### About this exercise
Using the entries that follow, transcribe only the lines from the line with "Pour la saison" to the line with "Atmosphäre.", both included, exactly as they stand and without pictures.

### Input records
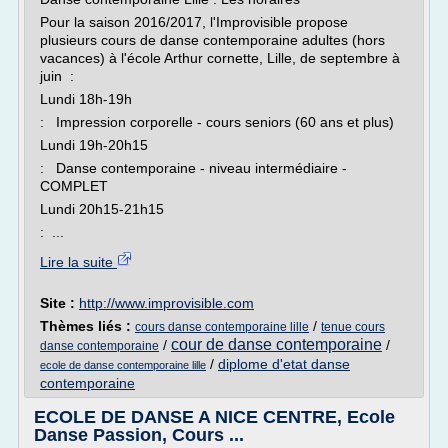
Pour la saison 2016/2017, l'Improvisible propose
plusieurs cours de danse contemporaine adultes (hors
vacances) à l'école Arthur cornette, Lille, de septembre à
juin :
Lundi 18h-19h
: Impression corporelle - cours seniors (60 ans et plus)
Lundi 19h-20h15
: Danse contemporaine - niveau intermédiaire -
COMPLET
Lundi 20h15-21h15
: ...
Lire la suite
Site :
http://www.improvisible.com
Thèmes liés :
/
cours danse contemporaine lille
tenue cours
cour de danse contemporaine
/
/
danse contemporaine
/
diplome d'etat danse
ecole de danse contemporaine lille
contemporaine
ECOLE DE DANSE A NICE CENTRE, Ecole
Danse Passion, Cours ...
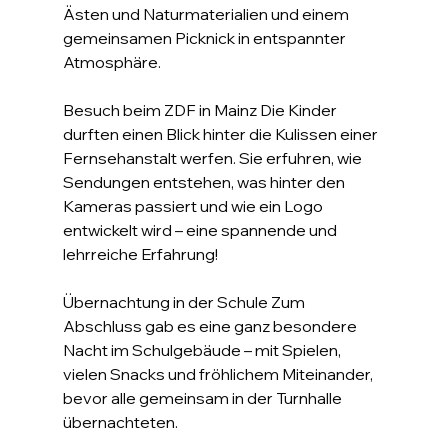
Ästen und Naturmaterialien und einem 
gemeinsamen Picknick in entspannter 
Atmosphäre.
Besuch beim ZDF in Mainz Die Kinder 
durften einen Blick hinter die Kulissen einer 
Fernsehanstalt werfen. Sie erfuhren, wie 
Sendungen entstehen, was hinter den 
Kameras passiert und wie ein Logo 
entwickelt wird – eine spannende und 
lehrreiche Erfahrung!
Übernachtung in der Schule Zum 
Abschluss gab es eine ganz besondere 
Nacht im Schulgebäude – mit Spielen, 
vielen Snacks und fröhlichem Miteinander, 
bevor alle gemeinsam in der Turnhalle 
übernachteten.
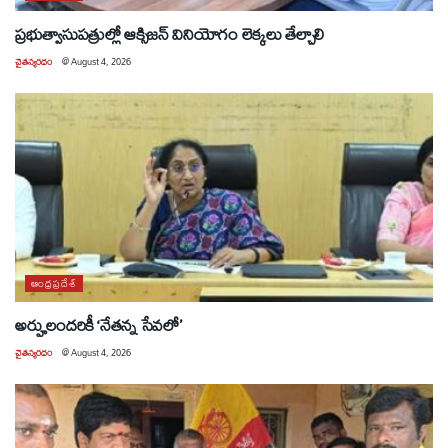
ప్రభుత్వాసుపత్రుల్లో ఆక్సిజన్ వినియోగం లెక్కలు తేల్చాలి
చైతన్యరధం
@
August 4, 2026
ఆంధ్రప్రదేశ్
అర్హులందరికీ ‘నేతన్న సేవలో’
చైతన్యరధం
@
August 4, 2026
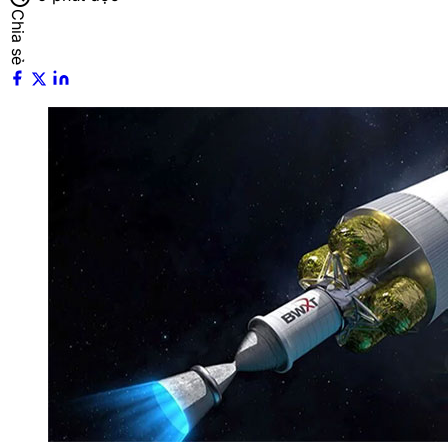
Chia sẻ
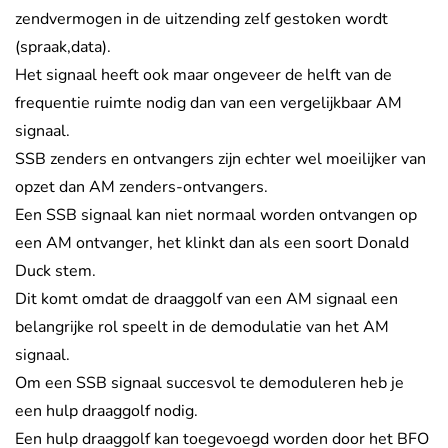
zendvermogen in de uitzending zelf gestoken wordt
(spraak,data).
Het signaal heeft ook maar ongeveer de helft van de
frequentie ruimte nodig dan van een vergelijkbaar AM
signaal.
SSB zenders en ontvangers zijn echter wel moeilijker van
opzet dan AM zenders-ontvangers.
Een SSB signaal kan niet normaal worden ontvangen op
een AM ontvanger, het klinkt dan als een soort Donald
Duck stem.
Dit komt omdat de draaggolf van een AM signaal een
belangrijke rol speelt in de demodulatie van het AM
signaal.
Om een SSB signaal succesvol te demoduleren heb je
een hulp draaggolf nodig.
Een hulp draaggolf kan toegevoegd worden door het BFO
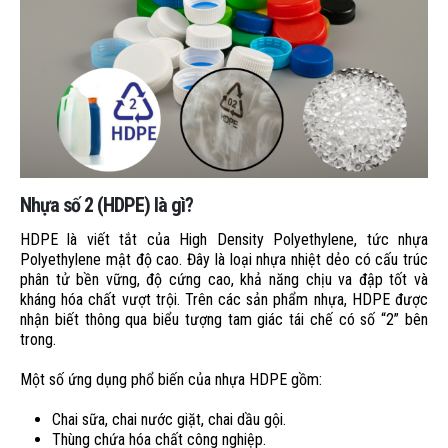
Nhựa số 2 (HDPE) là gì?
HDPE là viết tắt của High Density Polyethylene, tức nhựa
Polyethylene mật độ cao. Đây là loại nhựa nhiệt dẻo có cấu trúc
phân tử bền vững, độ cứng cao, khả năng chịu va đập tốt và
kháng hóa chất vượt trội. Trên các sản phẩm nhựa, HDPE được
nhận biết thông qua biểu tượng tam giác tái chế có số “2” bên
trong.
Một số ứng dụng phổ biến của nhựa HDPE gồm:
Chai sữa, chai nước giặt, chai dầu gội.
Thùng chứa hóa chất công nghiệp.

...

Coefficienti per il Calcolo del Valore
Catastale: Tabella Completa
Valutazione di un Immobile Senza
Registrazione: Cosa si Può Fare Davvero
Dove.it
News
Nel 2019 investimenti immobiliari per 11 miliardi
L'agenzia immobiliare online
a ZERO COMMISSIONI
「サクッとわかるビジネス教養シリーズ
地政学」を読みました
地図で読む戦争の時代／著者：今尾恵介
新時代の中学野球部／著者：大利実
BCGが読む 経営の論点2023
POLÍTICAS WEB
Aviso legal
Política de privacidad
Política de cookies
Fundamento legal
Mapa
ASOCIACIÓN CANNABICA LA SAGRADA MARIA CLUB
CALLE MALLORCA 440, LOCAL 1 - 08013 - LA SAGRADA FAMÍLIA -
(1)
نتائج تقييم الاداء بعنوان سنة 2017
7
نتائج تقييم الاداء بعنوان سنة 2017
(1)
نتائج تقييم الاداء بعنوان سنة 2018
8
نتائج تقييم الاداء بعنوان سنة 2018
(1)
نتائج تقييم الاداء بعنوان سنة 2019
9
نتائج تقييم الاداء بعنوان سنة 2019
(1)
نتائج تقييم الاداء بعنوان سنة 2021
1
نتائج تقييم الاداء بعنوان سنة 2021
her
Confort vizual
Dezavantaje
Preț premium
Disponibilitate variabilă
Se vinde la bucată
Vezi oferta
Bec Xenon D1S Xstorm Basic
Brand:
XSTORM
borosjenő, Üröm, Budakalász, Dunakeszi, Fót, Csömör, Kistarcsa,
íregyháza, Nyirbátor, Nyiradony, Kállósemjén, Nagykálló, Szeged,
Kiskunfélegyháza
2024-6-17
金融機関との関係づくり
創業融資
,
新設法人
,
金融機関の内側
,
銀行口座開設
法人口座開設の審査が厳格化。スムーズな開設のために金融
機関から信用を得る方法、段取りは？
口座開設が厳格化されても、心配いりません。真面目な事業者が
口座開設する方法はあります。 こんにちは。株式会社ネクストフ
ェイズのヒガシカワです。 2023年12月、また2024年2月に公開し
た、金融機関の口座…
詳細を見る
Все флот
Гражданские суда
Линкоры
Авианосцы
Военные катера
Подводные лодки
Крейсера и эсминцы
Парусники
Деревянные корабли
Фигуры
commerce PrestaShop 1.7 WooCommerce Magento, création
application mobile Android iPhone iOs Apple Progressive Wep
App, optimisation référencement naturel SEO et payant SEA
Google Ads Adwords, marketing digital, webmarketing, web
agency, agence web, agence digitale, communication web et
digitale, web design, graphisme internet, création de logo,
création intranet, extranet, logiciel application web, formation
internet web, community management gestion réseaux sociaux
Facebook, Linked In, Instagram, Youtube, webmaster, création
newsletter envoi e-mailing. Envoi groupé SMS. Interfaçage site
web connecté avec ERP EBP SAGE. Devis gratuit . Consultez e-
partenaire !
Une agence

---

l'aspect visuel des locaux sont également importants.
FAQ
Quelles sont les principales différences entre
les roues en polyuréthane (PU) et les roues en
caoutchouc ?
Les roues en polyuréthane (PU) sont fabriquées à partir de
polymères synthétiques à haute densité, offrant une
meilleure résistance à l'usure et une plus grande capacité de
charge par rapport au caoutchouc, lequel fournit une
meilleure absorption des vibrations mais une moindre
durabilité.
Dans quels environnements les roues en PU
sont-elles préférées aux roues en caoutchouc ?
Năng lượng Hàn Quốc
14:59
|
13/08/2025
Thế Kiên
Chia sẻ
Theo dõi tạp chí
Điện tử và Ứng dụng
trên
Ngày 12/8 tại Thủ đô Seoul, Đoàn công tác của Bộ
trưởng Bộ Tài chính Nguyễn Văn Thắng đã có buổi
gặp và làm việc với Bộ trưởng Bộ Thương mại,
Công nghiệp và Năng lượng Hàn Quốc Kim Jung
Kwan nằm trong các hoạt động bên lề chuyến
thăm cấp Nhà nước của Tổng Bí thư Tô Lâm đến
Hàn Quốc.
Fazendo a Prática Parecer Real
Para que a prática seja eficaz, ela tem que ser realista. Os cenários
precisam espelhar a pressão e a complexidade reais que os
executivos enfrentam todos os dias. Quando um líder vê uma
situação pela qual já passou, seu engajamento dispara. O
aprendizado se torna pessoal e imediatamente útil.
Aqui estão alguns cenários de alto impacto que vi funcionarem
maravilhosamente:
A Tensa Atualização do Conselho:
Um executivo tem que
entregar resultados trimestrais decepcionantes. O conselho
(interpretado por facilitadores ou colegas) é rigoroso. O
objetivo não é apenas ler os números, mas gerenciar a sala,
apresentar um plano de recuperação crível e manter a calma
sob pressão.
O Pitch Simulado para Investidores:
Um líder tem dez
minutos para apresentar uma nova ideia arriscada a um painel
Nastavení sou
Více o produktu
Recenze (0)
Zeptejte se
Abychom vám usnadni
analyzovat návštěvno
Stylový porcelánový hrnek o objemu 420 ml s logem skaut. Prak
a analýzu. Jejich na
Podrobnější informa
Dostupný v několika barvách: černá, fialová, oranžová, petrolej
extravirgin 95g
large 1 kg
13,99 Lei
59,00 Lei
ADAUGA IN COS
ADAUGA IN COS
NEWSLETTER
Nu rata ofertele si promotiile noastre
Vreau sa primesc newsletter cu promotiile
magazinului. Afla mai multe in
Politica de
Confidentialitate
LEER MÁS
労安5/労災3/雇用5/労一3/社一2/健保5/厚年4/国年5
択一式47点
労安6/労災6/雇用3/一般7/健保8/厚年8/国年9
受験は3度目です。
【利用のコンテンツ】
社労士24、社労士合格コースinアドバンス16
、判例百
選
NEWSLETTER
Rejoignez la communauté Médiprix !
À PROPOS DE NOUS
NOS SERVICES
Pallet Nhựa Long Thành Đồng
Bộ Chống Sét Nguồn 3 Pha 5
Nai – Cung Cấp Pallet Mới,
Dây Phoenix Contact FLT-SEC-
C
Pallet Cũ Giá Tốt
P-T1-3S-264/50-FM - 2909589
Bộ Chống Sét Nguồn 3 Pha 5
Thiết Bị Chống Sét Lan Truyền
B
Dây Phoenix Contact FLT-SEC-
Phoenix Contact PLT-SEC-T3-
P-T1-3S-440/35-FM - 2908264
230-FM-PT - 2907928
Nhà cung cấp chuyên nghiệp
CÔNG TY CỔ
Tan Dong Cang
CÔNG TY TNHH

### Result for this exercise
Pour la saison 2016/2017, l'Improvisible propose
plusieurs cours de danse contemporaine adultes (hors
vacances) à l'école Arthur cornette, Lille, de septembre à
juin :
Lundi 18h-19h
: Impression corporelle - cours seniors (60 ans et plus)
Lundi 19h-20h15
: Danse contemporaine - niveau intermédiaire -
COMPLET
Lundi 20h15-21h15
: ...
Lire la suite
Site :
http://www.improvisible.com
Thèmes liés :
/
cours danse contemporaine lille
tenue cours
cour de danse contemporaine
/
/
danse contemporaine
/
diplome d'etat danse
ecole de danse contemporaine lille
contemporaine
ECOLE DE DANSE A NICE CENTRE, Ecole
Danse Passion, Cours ...
Ästen und Naturmaterialien und einem 
gemeinsamen Picknick in entspannter 
Atmosphäre.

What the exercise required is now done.